_Try it_: Print each line once more, unchanged, from the line holding "Mengembalikan warna kulit" to the end of the listing below.
[[ Records for the exercise, beginning ]]
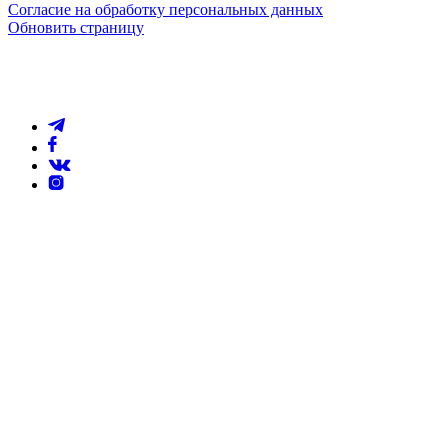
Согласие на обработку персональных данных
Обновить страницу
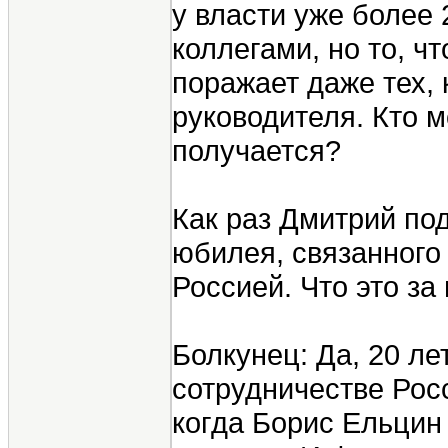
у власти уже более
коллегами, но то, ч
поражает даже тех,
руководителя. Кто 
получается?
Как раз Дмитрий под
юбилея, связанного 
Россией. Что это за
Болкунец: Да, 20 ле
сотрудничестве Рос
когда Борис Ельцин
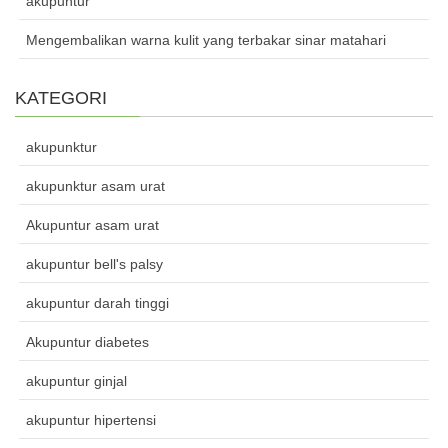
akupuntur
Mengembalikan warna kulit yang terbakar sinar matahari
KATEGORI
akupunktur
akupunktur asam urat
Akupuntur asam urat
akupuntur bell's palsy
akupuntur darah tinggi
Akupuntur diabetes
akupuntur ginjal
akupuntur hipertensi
[[ Records for the exercise, end ]]
_Task result_:
Mengembalikan warna kulit yang terbakar sinar matahari
KATEGORI
akupunktur
akupunktur asam urat
Akupuntur asam urat
akupuntur bell's palsy
akupuntur darah tinggi
Akupuntur diabetes
akupuntur ginjal
akupuntur hipertensi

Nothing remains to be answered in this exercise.